Records provided
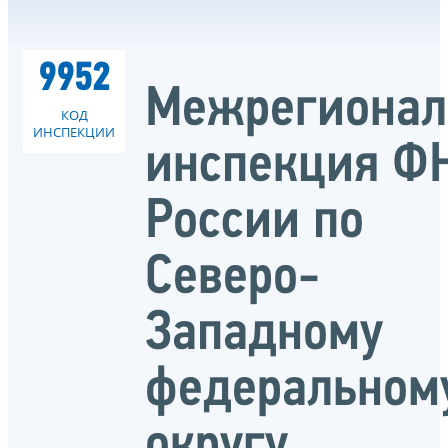
9952
Межрегионал
КОД
ИНСПЕКЦИИ
инспекция Ф
России по
Северо-
Западному
федеральном
округу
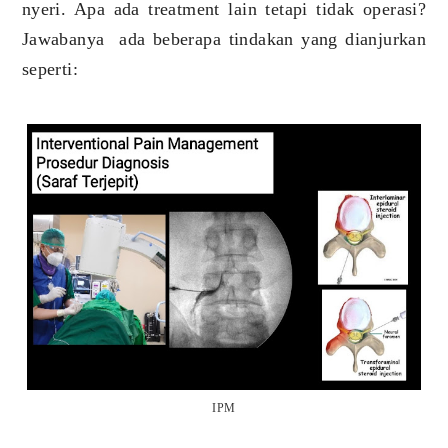
nyeri. Apa ada treatment lain tetapi tidak operasi?
Jawabanya ada beberapa tindakan yang dianjurkan
seperti:
IPM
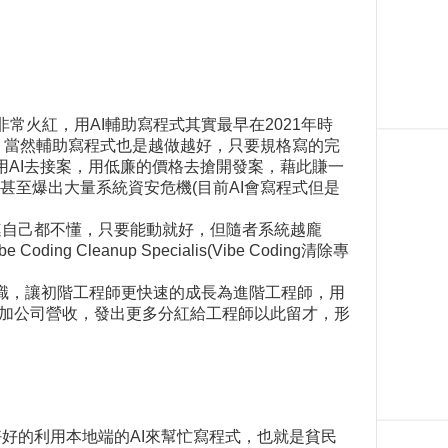
非常火紅，用AI輔助寫程式其實最早在2021年時
來了，當然輔助寫程式也是越做越好，只要規格寫的完
用AI去接案，用低廉的價格去搶開發案，藉此賺一
至爆出大量系統資安危機(目前AI會寫程式但是
用途連自己都不懂，只要能動就好，但隨者系統越龐
anup Specialis(Vibe Coding清除專
足的知識，讓初階工程師更快速的成長為進階工程師，用
增加公司營收，發出更多分紅給工程師以此留才，形
以好好的利用本地端的AI來幫忙寫程式，也就是貧民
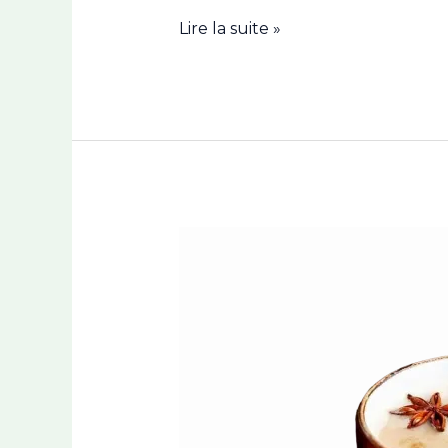
Lire la suite »
Chaï
latte
facile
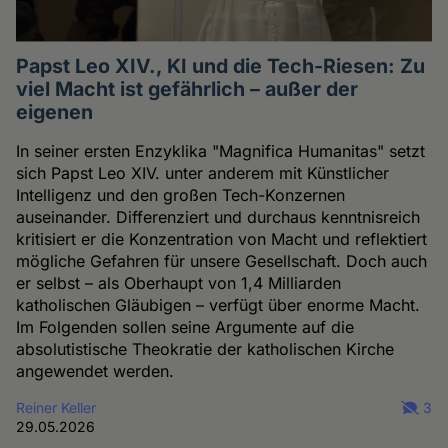
Papst Leo XIV., KI und die Tech-Riesen: Zu
viel Macht ist gefährlich – außer der
eigenen
In seiner ersten Enzyklika "Magnifica Humanitas" setzt
sich Papst Leo XIV. unter anderem mit Künstlicher
Intelligenz und den großen Tech-Konzernen
auseinander. Differenziert und durchaus kenntnisreich
kritisiert er die Konzentration von Macht und reflektiert
mögliche Gefahren für unsere Gesellschaft. Doch auch
er selbst – als Oberhaupt von 1,4 Milliarden
katholischen Gläubigen – verfügt über enorme Macht.
Im Folgenden sollen seine Argumente auf die
absolutistische Theokratie der katholischen Kirche
angewendet werden.
Reiner Keller
3
29.05.2026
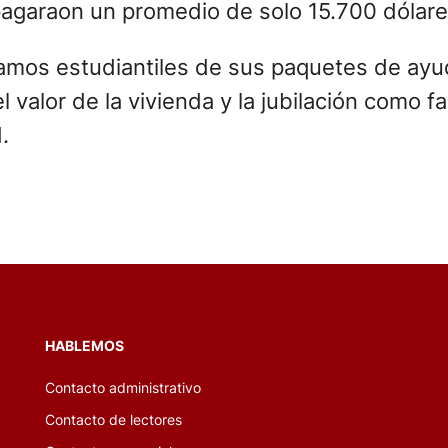
s pagaraon un promedio de solo 15.700 dólar
amos estudiantiles de sus paquetes de ayud
l valor de la vivienda y la jubilación como 
.
HABLEMOS
Contacto administrativo
Contacto de lectores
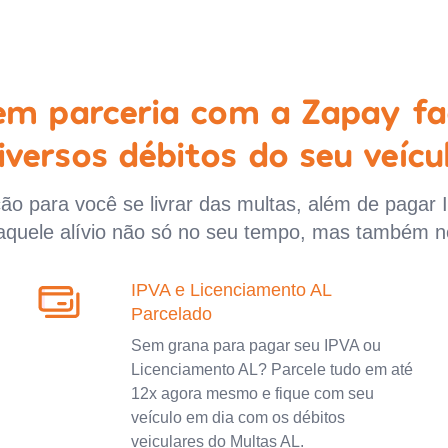
 em parceria com a Zapay fa
iversos débitos do seu veícu
o para você se livrar das multas, além de pagar 
aquele alívio não só no seu tempo, mas também n
IPVA e Licenciamento AL
Parcelado
Sem grana para pagar seu IPVA ou
Licenciamento AL? Parcele tudo em até
12x agora mesmo e fique com seu
veículo em dia com os débitos
veiculares do Multas AL.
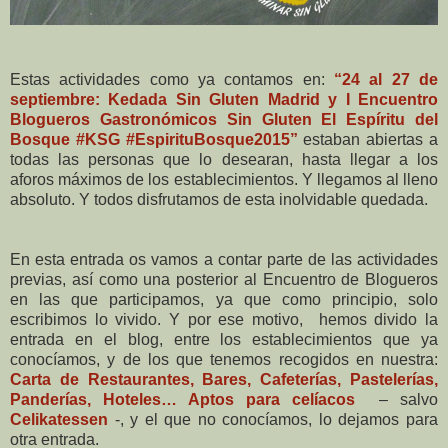
Estas actividades como ya contamos en:
“24 al 27 de
septiembre: Kedada Sin Gluten Madrid y I Encuentro
Blogueros Gastronómicos Sin Gluten El Espíritu del
Bosque #KSG #EspirituBosque2015”
estaban abiertas a
todas las personas que lo desearan, hasta llegar a los
aforos máximos de los establecimientos. Y llegamos al lleno
absoluto. Y todos disfrutamos de esta inolvidable quedada.
En esta entrada os vamos a contar parte de las actividades
previas, así como una posterior al Encuentro de Blogueros
en las que participamos, ya que como principio, solo
escribimos lo vivido. Y por ese motivo, hemos divido la
entrada en el blog, entre los establecimientos que ya
conocíamos, y de los que tenemos recogidos en nuestra:
Carta de Restaurantes, Bares, Cafeterías, Pastelerías,
Panderías, Hoteles… Aptos para celíacos
– salvo
Celikatessen
-, y el que no conocíamos, lo dejamos para
otra entrada.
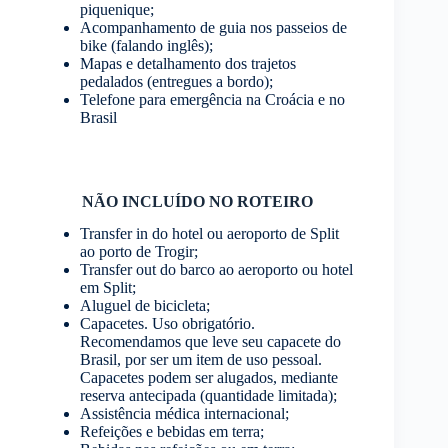
piquenique;
Acompanhamento de guia nos passeios de
bike (falando inglês);
Mapas e detalhamento dos trajetos
pedalados (entregues a bordo);
Telefone para emergência na Croácia e no
Brasil
NÃO INCLUÍDO NO ROTEIRO
Transfer in do hotel ou aeroporto de Split
ao porto de Trogir;
Transfer out do barco ao aeroporto ou hotel
em Split;
Aluguel de bicicleta;
Capacetes. Uso obrigatório.
Recomendamos que leve seu capacete do
Brasil, por ser um item de uso pessoal.
Capacetes podem ser alugados, mediante
reserva antecipada (quantidade limitada);
Assistência médica internacional;
Refeições e bebidas em terra;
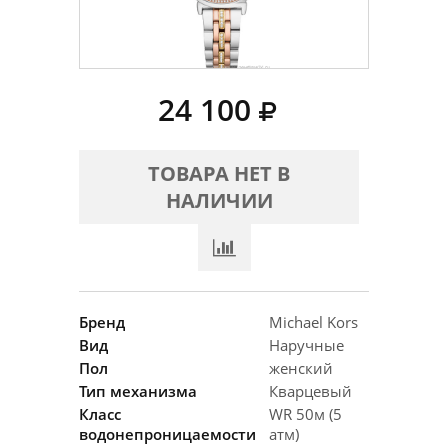
24 100
ТОВАРА НЕТ В
НАЛИЧИИ
Бренд
Michael Kors
Вид
Наручные
Пол
женский
Тип механизма
Кварцевый
Класс
WR 50м (5
водонепроницаемости
атм)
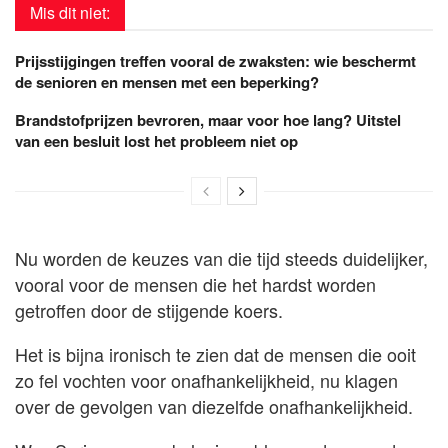
Mis dit niet:
Prijsstijgingen treffen vooral de zwaksten: wie beschermt
de senioren en mensen met een beperking?
Brandstofprijzen bevroren, maar voor hoe lang? Uitstel
van een besluit lost het probleem niet op
Nu worden de keuzes van die tijd steeds duidelijker,
vooral voor de mensen die het hardst worden
getroffen door de stijgende koers.
Het is bijna ironisch te zien dat de mensen die ooit
zo fel vochten voor onafhankelijkheid, nu klagen
over de gevolgen van diezelfde onafhankelijkheid.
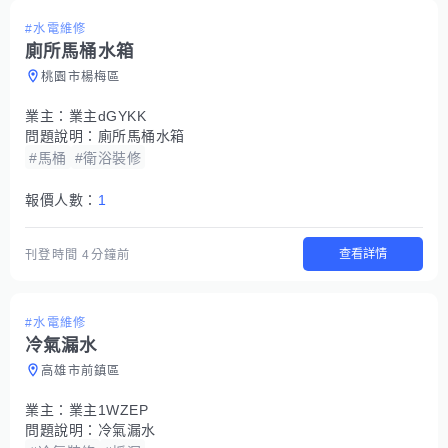
#水電維修
廁所馬桶水箱
桃園市楊梅區
業主：
業主dGYKK
問題說明：
廁所馬桶水箱
#馬桶
#衛浴裝修
報價人數：
1
查看詳情
刊登時間
4分鐘前
#水電維修
冷氣漏水
高雄市前鎮區
業主：
業主1WZEP
問題說明：
冷氣漏水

Work to complete
In the listing above, locate the line containing "septiembre: Kedada Sin" and the line containing "entrada en el". Extract those two lines and every line between them, exactly as written, and only those.

Output for this exercise
septiembre: Kedada Sin Gluten Madrid y I Encuentro
Blogueros Gastronómicos Sin Gluten El Espíritu del
Bosque #KSG #EspirituBosque2015”
estaban abiertas a
todas las personas que lo desearan, hasta llegar a los
aforos máximos de los establecimientos. Y llegamos al lleno
absoluto. Y todos disfrutamos de esta inolvidable quedada.
En esta entrada os vamos a contar parte de las actividades
previas, así como una posterior al Encuentro de Blogueros
en las que participamos, ya que como principio, solo
escribimos lo vivido. Y por ese motivo, hemos divido la
entrada en el blog, entre los establecimientos que ya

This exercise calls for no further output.